A Nigerian-born designer is gradually carving out a cross-continental footprint in contemporary fashion, blending African textile heritage with British technical discipline.

 

Esther Fiyinfoluwa Adeosun, Founder and Creative Director of Fifi Stitches, is gaining recognition for structured womenswear and bridal couture that reinterprets traditional fabrics through architectural tailoring and precision construction.

 

Born in Ibadan, Oyo State, Adeosun’s fashion journey began at home, seated beside her mother’s sewing machine. What started as childhood curiosity, sometimes jamming the machine just to understand its mechanics—evolved into a disciplined design practice now operating between Nigeria and the United Kingdom.

 

During an interview with journalists the fifi Stitches once mentioned “I was fascinated by how flat fabric could transform into something structured and meaningful”.

 

In her Story , early designs made for her family, though imperfectly finished, were worn with pride—an encouragement that laid the foundation for her professional confidence.

 

Today, Fifi Stitches is recognised for sculpted bodices, controlled tailoring, corsetry construction, and the contemporary reinterpretation of Ankara, Aso Oke, and Adire textiles.

 

The brand challenges the long-held perception that African fabrics belong solely in ceremonial contexts, instead positioning them within global luxury and modern design spaces.

 

Adeosun’s training reflects this dual perspective.
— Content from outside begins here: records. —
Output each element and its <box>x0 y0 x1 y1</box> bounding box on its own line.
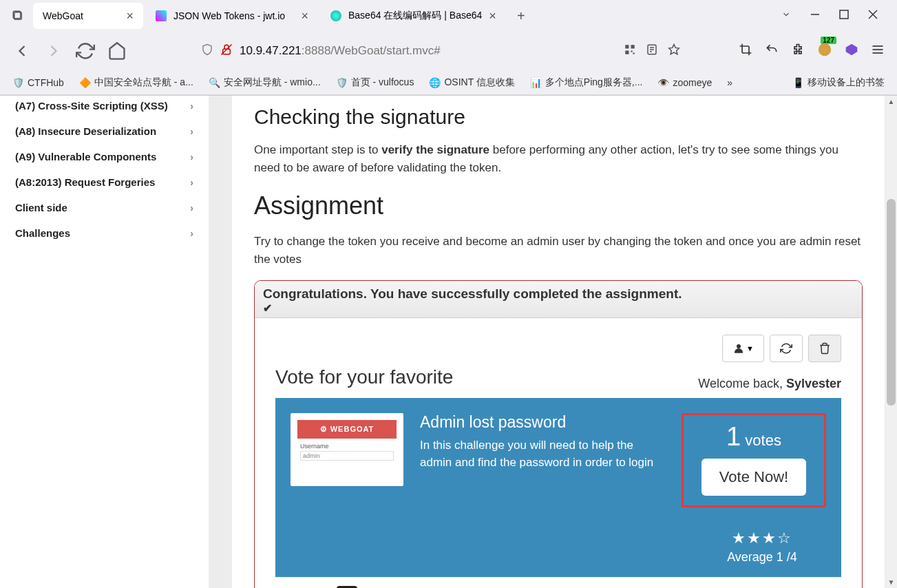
svg-rect-3 <box>840 10 848 19</box>
insecure-icon[interactable] <box>220 43 233 59</box>
bookmark-icon: 👁️ <box>657 77 668 88</box>
browser-chrome: WebGoat × JSON Web Tokens - jwt.io × Bas… <box>0 0 897 96</box>
tab-title: Base64 在线编码解码 | Base64 <box>348 10 482 22</box>
bookmark-item[interactable]: 👁️zoomeye <box>657 77 712 88</box>
bookmark-item[interactable]: 🌐OSINT 信息收集 <box>429 76 514 89</box>
refresh-button[interactable] <box>770 335 803 362</box>
bookmark-item[interactable]: 📱移动设备上的书签 <box>792 76 885 89</box>
recent-tabs-icon[interactable] <box>6 3 30 28</box>
sidebar-item-a8-2013[interactable]: (A8:2013) Request Forgeries› <box>0 169 209 195</box>
chevron-right-icon: › <box>190 202 193 213</box>
close-window-icon[interactable] <box>868 10 878 22</box>
vote-card: ⚙ WEBGOAT Username admin Admin lost pass… <box>275 398 841 523</box>
tab-bar: WebGoat × JSON Web Tokens - jwt.io × Bas… <box>0 0 897 32</box>
checkmark-icon: ✔ <box>263 302 854 315</box>
minimize-icon[interactable] <box>810 10 820 22</box>
extension-purple-icon[interactable] <box>845 43 858 59</box>
sidebar-item-a9[interactable]: (A9) Vulnerable Components› <box>0 144 209 169</box>
heading-signature: Checking the signature <box>254 105 863 129</box>
close-icon[interactable]: × <box>489 9 496 23</box>
close-icon[interactable]: × <box>301 9 308 23</box>
scrollbar-thumb[interactable] <box>887 199 896 406</box>
page-content: (A7) Cross-Site Scripting (XSS)› (A8) In… <box>0 96 897 588</box>
sidebar-item-a8[interactable]: (A8) Insecure Deserialization› <box>0 118 209 144</box>
bookmark-item[interactable]: 🔍安全网址导航 - wmio... <box>209 76 321 89</box>
vote-box: 1 votes Vote Now! <box>682 413 826 507</box>
welcome-text: Welcome back, Sylvester <box>698 377 841 391</box>
success-banner: Congratulations. You have successfully c… <box>255 281 862 318</box>
url-text: 10.9.47.221:8888/WebGoat/start.mvc# <box>240 44 441 58</box>
svg-rect-12 <box>633 53 635 54</box>
average-text: Average 1 /4 <box>683 550 841 565</box>
window-controls <box>781 10 891 22</box>
home-icon[interactable] <box>107 41 127 61</box>
vote-now-button[interactable]: Vote Now! <box>701 459 806 496</box>
bookmark-icon: 🛡️ <box>336 77 347 88</box>
bookmark-icon: 🔍 <box>209 77 220 88</box>
tab-base64[interactable]: Base64 在线编码解码 | Base64 × <box>321 3 506 29</box>
sidebar: (A7) Cross-Site Scripting (XSS)› (A8) In… <box>0 96 209 588</box>
qr-icon[interactable] <box>624 43 636 59</box>
bookmark-item[interactable]: 🔶中国安全站点导航 - a... <box>79 76 193 89</box>
svg-rect-9 <box>631 45 635 48</box>
scroll-up-icon[interactable]: ▲ <box>885 96 897 107</box>
svg-point-23 <box>737 344 741 348</box>
menu-icon[interactable] <box>871 43 885 59</box>
chevron-right-icon: › <box>190 151 193 162</box>
url-bar[interactable]: 10.9.47.221:8888/WebGoat/start.mvc# <box>193 37 688 65</box>
rating: ★★★☆ Average 1 /4 <box>683 523 841 577</box>
chevron-right-icon: › <box>190 126 193 137</box>
tab-jwtio[interactable]: JSON Web Tokens - jwt.io × <box>146 3 318 29</box>
svg-marker-19 <box>846 44 858 56</box>
main-area: Checking the signature One important ste… <box>209 96 897 588</box>
extension-badge-icon[interactable]: 127 <box>817 42 832 60</box>
crop-icon[interactable] <box>739 43 752 59</box>
overflow-icon[interactable]: » <box>727 77 732 88</box>
assignment-panel: Congratulations. You have successfully c… <box>254 280 863 588</box>
vote-count: 1 votes <box>697 422 810 452</box>
bookmarks-bar: 🛡️CTFHub 🔶中国安全站点导航 - a... 🔍安全网址导航 - wmio… <box>0 70 897 95</box>
maximize-icon[interactable] <box>839 10 849 22</box>
extensions-icon[interactable] <box>791 43 805 59</box>
scrollbar[interactable]: ▲ ▼ <box>885 96 897 588</box>
user-dropdown-button[interactable]: ▼ <box>722 335 764 362</box>
svg-marker-17 <box>669 45 679 54</box>
close-icon[interactable]: × <box>126 9 134 23</box>
bookmark-item[interactable]: 📊多个地点Ping服务器,... <box>530 76 643 89</box>
bookmark-item[interactable]: 🛡️CTFHub <box>12 77 64 88</box>
scroll-down-icon[interactable]: ▼ <box>885 576 897 588</box>
sidebar-item-client[interactable]: Client side› <box>0 195 209 220</box>
stars-icon: ★★★☆ <box>683 529 841 547</box>
heading-assignment: Assignment <box>254 191 863 220</box>
undo-icon[interactable] <box>765 43 779 59</box>
reload-icon[interactable] <box>76 41 95 61</box>
bookmark-icon: 📊 <box>530 77 541 88</box>
mobile-icon: 📱 <box>792 77 803 88</box>
chevron-right-icon: › <box>190 177 193 188</box>
new-tab-button[interactable]: + <box>509 3 534 28</box>
bookmark-icon: 🌐 <box>429 77 440 88</box>
bookmark-icon: 🔶 <box>79 77 90 88</box>
toolbar: 10.9.47.221:8888/WebGoat/start.mvc# 127 <box>0 32 897 70</box>
bookmark-item[interactable]: 🛡️首页 - vulfocus <box>336 76 414 89</box>
sidebar-item-challenges[interactable]: Challenges› <box>0 220 209 246</box>
bookmark-star-icon[interactable] <box>668 43 680 59</box>
shield-icon[interactable] <box>201 43 213 59</box>
svg-rect-8 <box>625 45 629 48</box>
reader-icon[interactable] <box>646 43 658 59</box>
paragraph: Try to change the token you receive and … <box>254 233 863 268</box>
tab-title: WebGoat <box>43 10 83 21</box>
back-icon[interactable] <box>12 41 32 61</box>
bookmark-icon: 🛡️ <box>12 77 23 88</box>
svg-rect-10 <box>625 51 629 54</box>
tab-webgoat[interactable]: WebGoat × <box>33 3 143 29</box>
favicon-icon <box>156 10 167 21</box>
sidebar-item-a7[interactable]: (A7) Cross-Site Scripting (XSS)› <box>0 100 209 118</box>
list-tabs-icon[interactable] <box>781 10 791 22</box>
tab-title: JSON Web Tokens - jwt.io <box>173 10 285 21</box>
favicon-icon <box>330 10 341 21</box>
delete-button[interactable] <box>808 335 841 362</box>
card-description: In this challenge you will need to help … <box>420 437 665 471</box>
card-title: Admin lost password <box>420 413 665 432</box>
thumbnail: ⚙ WEBGOAT Username admin <box>291 413 403 486</box>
She studied Fashion Design and Entrepreneurship at the Institute for Entrepreneurship and Development Studies, Obafemi Awolowo University, and earned a Diploma in Fashion Design through Alison Online.

 

In the UK, she undertook industry-focused technical training with Fashion-Enter Ltd and gained fashion business exposure through Fashion Capital UK.

 

Her technical expertise spans pattern drafting, draping, garment technology, structured tailoring, corsetry, and bespoke fittings—skills she describes as central to credibility in fashion. “Precision builds trust,” she says. “A designer must understand construction as deeply as creativity.”

 

Fifi Stitches has showcased collections at the Suffolk Fashion Show, Liverpool Fashion Show – FB Fashion Ball, Red Carpet Fashion Event in London, and through editorial features in London Runway Magazine.

 

The brand has also received coverage in The Guardian Nigeria and Vanguard Allure, expanding its visibility across markets.

Beyond couture, Adeosun integrates community impact into her practice.

 

She has facilitated garment construction workshops, draping sessions, and introductory training programmes for women and emerging creatives, promoting fashion as both artistic expression and vocational empowerment.

 

 

Fifi Stcithes Boss operates between Nigeria and the UK, in order to continue to shape her brand identity.

 

 

According to her “Nigeria provides cultural richness and expressive textile traditions, while the UK offers structured production systems, sustainability conversations, and institutional frameworks”.

 

Looking ahead, Adeosun said she plan to establish a fully structured fashion house spanning Africa and the UK, develop scalable production partnerships, launch capsule collections, and expand independent editorial visibility.

 

Her broader ambition is clear: to position African textile craftsmanship within global contemporary design conversations—through structure, discipline, and technical excellence.